- What you should do -
Select, from the material below, each line with "bedrijf" in it.

- Information given -
--- START ---
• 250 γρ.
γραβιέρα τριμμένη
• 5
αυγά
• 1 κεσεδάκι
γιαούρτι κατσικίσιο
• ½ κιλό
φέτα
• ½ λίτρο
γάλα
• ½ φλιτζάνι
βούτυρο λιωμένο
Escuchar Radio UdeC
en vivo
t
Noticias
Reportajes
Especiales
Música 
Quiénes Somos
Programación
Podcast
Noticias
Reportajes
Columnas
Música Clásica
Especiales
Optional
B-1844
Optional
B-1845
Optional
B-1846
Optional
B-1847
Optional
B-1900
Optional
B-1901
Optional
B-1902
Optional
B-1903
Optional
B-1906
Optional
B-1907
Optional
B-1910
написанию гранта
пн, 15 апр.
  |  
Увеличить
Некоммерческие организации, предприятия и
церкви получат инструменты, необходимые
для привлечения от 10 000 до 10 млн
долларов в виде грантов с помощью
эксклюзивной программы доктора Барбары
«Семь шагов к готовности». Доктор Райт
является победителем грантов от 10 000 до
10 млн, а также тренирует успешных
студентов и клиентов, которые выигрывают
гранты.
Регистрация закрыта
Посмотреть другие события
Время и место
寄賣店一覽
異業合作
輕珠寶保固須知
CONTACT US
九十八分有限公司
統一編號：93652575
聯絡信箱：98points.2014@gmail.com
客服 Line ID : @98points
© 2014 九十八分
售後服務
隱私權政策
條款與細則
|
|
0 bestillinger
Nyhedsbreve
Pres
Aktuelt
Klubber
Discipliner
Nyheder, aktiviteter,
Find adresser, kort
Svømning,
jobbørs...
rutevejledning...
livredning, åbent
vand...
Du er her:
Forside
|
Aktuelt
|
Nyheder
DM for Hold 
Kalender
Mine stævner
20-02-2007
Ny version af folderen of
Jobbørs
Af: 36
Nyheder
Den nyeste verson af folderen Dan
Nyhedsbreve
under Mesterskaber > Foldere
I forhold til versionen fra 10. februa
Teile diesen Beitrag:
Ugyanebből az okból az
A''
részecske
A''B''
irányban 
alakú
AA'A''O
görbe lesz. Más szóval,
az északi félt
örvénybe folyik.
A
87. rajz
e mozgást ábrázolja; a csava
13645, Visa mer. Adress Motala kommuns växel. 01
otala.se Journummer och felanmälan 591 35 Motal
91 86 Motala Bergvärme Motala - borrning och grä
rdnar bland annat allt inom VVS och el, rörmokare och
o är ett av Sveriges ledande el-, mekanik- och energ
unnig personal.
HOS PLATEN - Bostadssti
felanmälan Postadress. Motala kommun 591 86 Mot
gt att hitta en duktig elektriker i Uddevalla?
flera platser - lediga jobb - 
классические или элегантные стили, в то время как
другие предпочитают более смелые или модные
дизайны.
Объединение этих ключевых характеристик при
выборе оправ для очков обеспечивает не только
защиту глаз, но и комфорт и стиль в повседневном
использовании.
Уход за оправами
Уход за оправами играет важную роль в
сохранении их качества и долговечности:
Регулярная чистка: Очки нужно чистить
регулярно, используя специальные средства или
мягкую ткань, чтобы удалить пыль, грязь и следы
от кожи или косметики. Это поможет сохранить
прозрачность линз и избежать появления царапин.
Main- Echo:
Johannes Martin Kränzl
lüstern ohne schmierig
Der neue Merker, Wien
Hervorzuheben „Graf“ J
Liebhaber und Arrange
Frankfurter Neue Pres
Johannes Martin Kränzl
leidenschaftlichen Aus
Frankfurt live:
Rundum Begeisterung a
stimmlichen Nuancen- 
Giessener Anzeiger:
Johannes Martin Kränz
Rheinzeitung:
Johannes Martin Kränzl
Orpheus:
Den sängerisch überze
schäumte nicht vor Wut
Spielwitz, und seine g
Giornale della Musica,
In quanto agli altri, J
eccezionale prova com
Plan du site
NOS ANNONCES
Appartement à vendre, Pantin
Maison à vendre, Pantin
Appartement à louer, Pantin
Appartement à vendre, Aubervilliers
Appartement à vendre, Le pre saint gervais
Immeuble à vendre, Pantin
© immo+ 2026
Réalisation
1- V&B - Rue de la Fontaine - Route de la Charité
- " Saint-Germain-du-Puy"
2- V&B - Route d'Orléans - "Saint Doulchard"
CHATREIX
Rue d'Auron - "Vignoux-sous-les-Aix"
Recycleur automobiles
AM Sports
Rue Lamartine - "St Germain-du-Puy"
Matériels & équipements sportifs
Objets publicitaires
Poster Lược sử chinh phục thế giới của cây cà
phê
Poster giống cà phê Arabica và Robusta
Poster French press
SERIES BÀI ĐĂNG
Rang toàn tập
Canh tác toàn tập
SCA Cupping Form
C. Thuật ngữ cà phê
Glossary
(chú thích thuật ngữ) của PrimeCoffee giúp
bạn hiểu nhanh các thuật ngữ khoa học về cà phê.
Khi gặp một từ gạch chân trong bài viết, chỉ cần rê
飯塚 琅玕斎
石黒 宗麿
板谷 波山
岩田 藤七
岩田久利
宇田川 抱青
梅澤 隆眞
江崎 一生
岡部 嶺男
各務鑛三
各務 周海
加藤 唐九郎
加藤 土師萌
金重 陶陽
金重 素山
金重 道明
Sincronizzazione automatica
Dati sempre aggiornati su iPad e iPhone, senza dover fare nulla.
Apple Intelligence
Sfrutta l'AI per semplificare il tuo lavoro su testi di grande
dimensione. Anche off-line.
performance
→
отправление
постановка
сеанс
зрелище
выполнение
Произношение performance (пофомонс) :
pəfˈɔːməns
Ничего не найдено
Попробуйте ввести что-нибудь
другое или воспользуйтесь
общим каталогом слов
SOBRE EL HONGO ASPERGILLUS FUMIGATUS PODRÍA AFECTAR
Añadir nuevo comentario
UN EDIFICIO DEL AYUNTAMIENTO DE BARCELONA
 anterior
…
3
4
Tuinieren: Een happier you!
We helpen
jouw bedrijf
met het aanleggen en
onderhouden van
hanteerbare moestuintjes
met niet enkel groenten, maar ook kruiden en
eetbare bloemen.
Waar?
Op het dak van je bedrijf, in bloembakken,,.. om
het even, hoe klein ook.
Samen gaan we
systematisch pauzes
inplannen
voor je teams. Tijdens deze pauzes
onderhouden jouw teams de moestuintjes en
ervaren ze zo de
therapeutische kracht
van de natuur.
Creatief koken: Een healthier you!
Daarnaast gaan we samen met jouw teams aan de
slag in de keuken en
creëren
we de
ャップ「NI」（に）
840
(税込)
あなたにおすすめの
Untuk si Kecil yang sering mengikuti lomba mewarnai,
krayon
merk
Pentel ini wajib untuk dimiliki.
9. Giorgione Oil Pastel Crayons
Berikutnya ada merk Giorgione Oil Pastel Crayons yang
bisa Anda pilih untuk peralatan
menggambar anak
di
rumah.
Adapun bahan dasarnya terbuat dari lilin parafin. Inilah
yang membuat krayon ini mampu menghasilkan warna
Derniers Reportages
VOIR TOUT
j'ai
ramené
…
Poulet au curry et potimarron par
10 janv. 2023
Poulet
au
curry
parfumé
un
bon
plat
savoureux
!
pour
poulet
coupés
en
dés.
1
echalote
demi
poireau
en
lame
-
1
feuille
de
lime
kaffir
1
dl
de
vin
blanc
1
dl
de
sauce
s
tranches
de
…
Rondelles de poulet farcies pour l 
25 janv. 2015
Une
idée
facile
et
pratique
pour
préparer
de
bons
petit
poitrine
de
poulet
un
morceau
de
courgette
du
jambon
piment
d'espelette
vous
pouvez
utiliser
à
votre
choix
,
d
--- END ---
- Exercise solution -
jouw bedrijf
Op het dak van je bedrijf, in bloembakken,,.. om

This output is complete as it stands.